The 2022 Unified Wine and Grape Symposium begins today, Jan. 25, at Sacramento's SAFE Credit Union Convention Center. And "safe" is the one word event organizers hope attendees will associate with the conference.
As the three-day symposium meets in person after going virtual last year, officials are touting modeling that projects the risk of COVID-19 transmission at a rate of less than 2 cases per 10,000 guests, a figure below the U.S. Centers for Disease Control and Prevention's threshold for safe travel.
The calculations were done by Epistemix, a computational modeling software company that develops simulations to model the spread of disease. Symposium organizers have been working with Epistemix since August to develop mitigation strategies against the virus, and the firm has been doing periodic models.
Dr. Lindsey Reiser of Epistemix asserts that because of the robust safety measures being put in place by Unified, guests attending this week’s show are four times less likely to be exposed to SARS-CoV-2, than in Sacramento County generally.

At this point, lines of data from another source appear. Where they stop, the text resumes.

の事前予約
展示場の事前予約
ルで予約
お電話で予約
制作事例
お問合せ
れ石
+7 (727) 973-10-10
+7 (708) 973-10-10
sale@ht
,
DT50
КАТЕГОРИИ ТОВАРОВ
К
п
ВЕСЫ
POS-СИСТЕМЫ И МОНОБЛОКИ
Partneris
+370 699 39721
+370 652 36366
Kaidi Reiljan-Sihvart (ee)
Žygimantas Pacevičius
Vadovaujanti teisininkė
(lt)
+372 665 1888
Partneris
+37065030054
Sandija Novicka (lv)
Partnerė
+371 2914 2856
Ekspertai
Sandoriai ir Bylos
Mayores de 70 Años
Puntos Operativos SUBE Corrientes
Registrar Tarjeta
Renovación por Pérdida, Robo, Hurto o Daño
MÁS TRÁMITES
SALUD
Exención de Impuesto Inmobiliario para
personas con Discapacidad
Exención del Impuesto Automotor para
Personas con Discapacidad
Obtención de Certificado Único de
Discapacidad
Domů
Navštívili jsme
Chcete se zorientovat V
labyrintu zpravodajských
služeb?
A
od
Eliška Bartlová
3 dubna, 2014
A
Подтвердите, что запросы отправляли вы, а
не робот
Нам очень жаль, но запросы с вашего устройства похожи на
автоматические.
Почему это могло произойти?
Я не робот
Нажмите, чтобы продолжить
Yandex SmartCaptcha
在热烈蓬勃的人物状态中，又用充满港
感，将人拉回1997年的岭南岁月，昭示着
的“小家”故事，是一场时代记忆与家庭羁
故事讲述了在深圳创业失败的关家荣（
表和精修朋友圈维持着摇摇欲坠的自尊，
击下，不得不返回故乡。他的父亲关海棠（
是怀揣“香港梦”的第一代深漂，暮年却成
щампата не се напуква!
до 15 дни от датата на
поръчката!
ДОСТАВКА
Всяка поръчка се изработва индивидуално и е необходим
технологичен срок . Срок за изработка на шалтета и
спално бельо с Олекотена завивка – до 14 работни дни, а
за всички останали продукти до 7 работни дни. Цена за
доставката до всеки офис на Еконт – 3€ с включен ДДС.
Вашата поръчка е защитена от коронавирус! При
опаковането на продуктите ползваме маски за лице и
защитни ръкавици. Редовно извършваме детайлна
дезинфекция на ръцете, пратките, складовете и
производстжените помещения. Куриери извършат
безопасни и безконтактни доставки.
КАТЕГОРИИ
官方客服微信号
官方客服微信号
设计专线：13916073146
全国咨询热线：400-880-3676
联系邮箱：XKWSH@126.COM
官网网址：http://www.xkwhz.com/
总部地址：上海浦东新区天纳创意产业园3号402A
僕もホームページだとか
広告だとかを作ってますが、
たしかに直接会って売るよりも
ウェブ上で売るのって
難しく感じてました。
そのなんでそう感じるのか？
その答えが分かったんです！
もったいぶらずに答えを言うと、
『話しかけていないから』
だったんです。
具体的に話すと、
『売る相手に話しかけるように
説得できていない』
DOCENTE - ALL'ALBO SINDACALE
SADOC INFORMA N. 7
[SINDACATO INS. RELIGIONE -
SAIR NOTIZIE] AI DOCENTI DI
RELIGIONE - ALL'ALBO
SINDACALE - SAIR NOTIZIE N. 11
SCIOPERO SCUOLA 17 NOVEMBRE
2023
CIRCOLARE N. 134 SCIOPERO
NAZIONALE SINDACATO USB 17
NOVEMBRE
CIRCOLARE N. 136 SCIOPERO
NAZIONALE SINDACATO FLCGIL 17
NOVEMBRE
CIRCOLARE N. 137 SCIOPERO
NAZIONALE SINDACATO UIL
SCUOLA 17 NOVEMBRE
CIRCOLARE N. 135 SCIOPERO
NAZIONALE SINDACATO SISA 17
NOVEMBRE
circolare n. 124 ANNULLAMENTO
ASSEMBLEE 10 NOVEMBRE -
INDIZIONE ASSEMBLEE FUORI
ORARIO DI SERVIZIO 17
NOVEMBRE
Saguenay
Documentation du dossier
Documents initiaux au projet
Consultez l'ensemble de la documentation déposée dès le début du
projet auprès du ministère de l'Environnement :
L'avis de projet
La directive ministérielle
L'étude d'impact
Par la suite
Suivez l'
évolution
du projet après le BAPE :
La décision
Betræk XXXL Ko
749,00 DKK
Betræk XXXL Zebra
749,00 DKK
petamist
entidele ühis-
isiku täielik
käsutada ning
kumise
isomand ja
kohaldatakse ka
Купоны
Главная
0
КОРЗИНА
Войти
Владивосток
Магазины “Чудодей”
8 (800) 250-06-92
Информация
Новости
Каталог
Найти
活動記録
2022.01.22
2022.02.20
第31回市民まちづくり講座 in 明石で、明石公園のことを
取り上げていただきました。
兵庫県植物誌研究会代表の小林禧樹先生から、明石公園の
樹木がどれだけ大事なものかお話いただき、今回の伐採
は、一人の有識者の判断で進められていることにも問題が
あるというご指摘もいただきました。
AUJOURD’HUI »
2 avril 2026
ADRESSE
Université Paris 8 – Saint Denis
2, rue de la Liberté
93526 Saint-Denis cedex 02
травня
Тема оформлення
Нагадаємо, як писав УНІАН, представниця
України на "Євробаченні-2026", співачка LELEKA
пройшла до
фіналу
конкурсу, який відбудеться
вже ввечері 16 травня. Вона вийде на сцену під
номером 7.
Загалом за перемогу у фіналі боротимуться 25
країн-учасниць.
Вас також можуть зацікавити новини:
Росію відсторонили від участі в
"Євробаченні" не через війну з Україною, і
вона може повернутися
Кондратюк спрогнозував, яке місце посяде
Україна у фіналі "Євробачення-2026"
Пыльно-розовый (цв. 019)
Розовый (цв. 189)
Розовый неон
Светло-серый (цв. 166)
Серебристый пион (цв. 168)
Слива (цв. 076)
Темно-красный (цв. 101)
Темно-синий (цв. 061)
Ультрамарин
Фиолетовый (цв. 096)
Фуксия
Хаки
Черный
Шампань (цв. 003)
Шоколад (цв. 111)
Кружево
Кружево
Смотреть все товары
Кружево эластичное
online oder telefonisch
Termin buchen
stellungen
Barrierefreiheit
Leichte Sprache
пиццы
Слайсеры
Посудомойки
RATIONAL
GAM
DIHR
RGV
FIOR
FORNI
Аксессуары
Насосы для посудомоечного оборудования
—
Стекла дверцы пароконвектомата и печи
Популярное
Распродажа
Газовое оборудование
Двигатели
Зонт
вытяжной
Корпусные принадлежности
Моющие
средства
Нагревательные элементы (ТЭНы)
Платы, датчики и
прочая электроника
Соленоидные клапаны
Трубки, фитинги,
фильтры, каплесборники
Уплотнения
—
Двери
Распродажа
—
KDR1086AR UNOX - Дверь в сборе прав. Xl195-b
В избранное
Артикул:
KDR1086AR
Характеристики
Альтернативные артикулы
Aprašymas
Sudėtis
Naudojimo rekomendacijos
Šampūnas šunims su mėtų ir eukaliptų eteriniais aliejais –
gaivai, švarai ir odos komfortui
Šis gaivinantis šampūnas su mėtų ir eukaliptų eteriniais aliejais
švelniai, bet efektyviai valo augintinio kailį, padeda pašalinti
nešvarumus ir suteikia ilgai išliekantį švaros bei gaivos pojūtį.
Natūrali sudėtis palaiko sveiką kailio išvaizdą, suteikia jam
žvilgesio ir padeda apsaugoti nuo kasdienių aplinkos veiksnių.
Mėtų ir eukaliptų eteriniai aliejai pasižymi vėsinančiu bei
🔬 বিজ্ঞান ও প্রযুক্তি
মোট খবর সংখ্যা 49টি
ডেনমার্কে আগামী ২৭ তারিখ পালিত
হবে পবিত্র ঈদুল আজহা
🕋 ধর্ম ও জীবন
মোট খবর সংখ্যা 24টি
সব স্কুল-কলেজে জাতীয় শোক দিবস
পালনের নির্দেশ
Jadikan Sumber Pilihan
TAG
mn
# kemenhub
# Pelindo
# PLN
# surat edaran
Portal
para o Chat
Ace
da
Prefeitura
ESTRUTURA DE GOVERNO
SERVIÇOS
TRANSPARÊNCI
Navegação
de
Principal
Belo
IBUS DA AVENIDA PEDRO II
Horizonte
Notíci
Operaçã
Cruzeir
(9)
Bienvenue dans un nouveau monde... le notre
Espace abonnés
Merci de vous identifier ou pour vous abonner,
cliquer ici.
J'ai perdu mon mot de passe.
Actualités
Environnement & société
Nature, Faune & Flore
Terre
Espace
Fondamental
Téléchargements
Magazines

“Understandably, the national surge in COVID infections is alarming," said John Aguirre, a Unified LLC managing committee member. "And while Omicron appears to have peaked in the Northwest United States and will probably do so in California shortly, we want to make sure we’re doing everything possible to host a safe, informative opportunity for the industry to gather, meet and discuss emerging trends.
“We are reassured by these most current modeling results," he said.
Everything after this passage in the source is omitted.